December 28, 2004 at 12:40 pm
I am try to find unequal rows of two tables t1 and t2 on two different servers.
To find where two columns are unequal I am currently using
t1.Name<>t2.Name
or t1.Name is null and t2.Name is not null
or t1.Name is not null and t2.Name is null
If the columns may be null, does ti really need five expression in standard SQL to do this? Am I to stupid? Is there a special SQL-server function to do this? If a table has some 30 columns this will produce a lot of code...

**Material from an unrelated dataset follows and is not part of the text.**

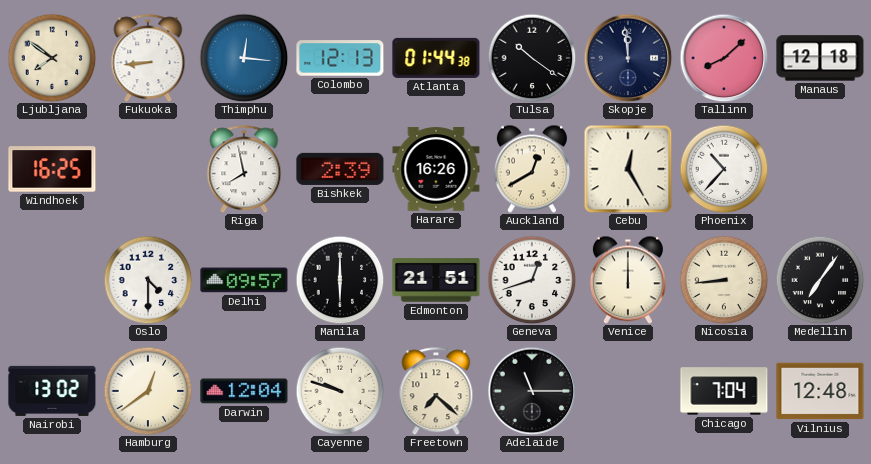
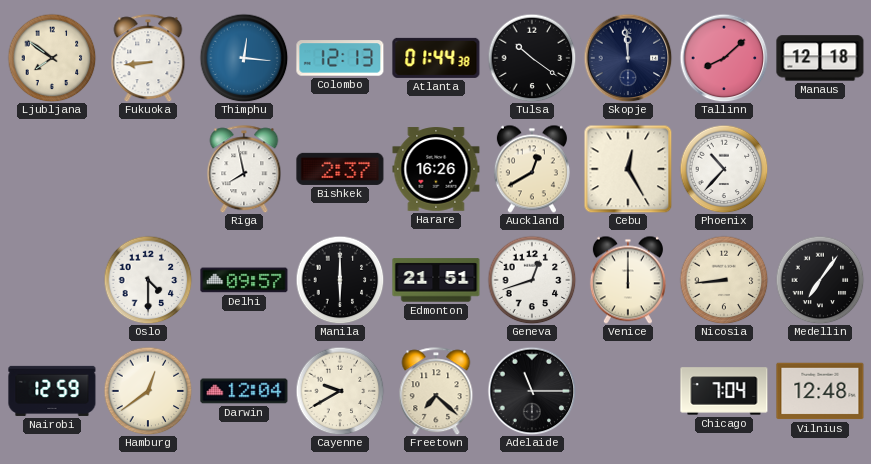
Windhoek: 16:25 -> none
Bishkek: 2:39 -> 2:37
Nairobi: 13:02 -> 12:59
Cayenne: 9:48 -> 9:40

I know about SQL-Servers SET ANSI_NULLS OFF so we could write
t1.Name<>t2.Name
but this reduces the cases where this statement can be used. However, would it run faster if I do it this way?
Thanks for any hints
Andreas
December 28, 2004 at 1:14 pm
I would use a where exists (or not exists) statement.
Select [column] from
a
where exists (select * from
b where a.id=b.id)
December 28, 2004 at 1:21 pm
Andreas the code that you posted is exactly what is needed for differences on nullable columns you may skip the is null part for non nullable.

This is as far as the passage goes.